* _Problem details_
With the pictures removed, please write out every line below exactly as given.

(Saved entries)

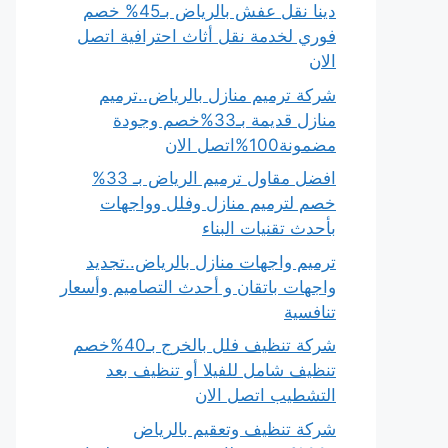
دينا نقل عفش بالرياض بـ45% خصم
فوري لخدمة نقل أثاث احترافية اتصل
الان
شركة ترميم منازل بالرياض..ترميم
منازل قديمة بـ33%خصم وجودة
مضمونة100%اتصل الان
افضل مقاول ترميم الرياض بـ 33%
خصم لترميم منازل وفلل وواجهات
بأحدث تقنيات البناء
ترميم واجهات منازل بالرياض..تجديد
واجهات باتقان و أحدث التصاميم وأسعار
تنافسية
شركة تنظيف فلل بالخرج بـ40%خصم
تنظيف شامل للفيلا أو تنظيف بعد
التشطيب اتصل الان
شركة تنظيف وتعقيم بالرياض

* _Reply to the task_
دينا نقل عفش بالرياض بـ45% خصم
فوري لخدمة نقل أثاث احترافية اتصل
الان
شركة ترميم منازل بالرياض..ترميم
منازل قديمة بـ33%خصم وجودة
مضمونة100%اتصل الان
افضل مقاول ترميم الرياض بـ 33%
خصم لترميم منازل وفلل وواجهات
بأحدث تقنيات البناء
ترميم واجهات منازل بالرياض..تجديد
واجهات باتقان و أحدث التصاميم وأسعار
تنافسية
شركة تنظيف فلل بالخرج بـ40%خصم
تنظيف شامل للفيلا أو تنظيف بعد
التشطيب اتصل الان
شركة تنظيف وتعقيم بالرياض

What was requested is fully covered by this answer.